Amy Pataki’s article in the Star “Standard tip in Toronto restaurants now 20 per cent” about the tip prompts at the Ace and the Westerly raised an issue that I think needs some more careful examination.
First the Star/toronto.com’s headline is wrong. There may be a push to make this so and some of us might consider 20% our standard but general practice in Toronto is still to tip 15% on the before tax total.
In his excellent two-part story on tipping at Inside Toronto last November (part 1, part 2) Eric Vellend set fifteen as the starting bar. In their guides to travel in Canada both Trip Advisor and Lonely Planet agree that 15% is standard.

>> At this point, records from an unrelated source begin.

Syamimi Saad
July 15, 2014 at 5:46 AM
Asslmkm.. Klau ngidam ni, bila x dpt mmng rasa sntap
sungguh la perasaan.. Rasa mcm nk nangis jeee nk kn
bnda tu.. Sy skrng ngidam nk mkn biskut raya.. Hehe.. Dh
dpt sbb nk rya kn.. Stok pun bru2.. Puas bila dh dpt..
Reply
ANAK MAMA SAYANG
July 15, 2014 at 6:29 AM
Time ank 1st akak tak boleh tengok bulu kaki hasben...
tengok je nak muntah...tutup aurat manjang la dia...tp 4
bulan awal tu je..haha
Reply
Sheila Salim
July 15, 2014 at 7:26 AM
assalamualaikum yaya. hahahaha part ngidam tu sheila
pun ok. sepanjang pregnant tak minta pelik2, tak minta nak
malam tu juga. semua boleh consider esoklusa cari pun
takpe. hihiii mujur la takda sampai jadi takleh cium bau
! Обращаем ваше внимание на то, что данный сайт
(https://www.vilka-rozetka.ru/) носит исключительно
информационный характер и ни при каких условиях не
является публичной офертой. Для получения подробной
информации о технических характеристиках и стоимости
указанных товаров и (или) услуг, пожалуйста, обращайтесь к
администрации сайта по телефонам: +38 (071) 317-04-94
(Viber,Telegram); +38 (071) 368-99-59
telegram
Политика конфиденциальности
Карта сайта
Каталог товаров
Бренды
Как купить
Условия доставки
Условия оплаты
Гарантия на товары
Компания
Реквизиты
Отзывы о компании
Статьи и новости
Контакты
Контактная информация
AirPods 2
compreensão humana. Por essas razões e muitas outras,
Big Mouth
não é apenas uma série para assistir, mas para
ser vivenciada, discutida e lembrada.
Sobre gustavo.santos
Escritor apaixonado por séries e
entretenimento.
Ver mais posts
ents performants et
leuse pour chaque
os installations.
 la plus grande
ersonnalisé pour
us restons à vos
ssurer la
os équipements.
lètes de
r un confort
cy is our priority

Having established that while things may be headed that way, 20% is not the standard, I wonder what else is there to consider in the article? I think it’s this idea that owners are suggesting that customers tip 50% more than they used to. (Quick math: these particular machines are programmed to suggest 20% after 13% HST, which is 22.6% of the before-tax total or the standard 15% tip, plus half more. Also, this will be even more of an increase in situations where the higher taxes on alcohol are applied.)
Pataki writes: ” ‘We feel we are providing great service. Waiters don’t get paid too much,’ said Tom Earl, co-owner of The Westerly.” Wait a second “waiters don’t get paid too much”? By whom? Well, obviously that would be by owners like Tom Earl. How this glaring contradiction went unexamined baffles me.
Servers do a difficult job and ones who work in licensed establishments are allowed to be paid a minimum wage that is lower than other sectors (that doesn’t apply for unlicensed sandwich counters and the like). For that reason we’ve developed a social custom of adding a tip when service meets expected standards and a more generous one when those expectations are exceeded. If owners think their employees are under-paid they should raise prices and pay them more. Period.
That’s because no matter how much we think that by banging our fists on our cardboard pulpits and exhorting fellow diners to tip better and (by implication) come up with the extra cash by spending less on shoes or putting off the next iPhone purchase for a couple weeks they probably won’t. If they usually spend $100 eating at restaurants per month the increased social pressure to tip more will just mean that a greater part of that same budget goes to tipping.
Good news for servers can be bad news for a whole bunch of other costs that go into a restaurant. Less for high-quality, ethically-concerned ingredients and less for the kitchen staff that is often just as poorly paid as the front of house staff. This jump from 15% to 22.6% percent means four fewer dollars (or a five percent drop) from that theoretical hundred-dollar budget.
I’m not surprised that this story has caused some virtual red faces. Certain restaurant owners are taking a sneaky, disingenuous route to raising prices and not enough is being done to hold them to account.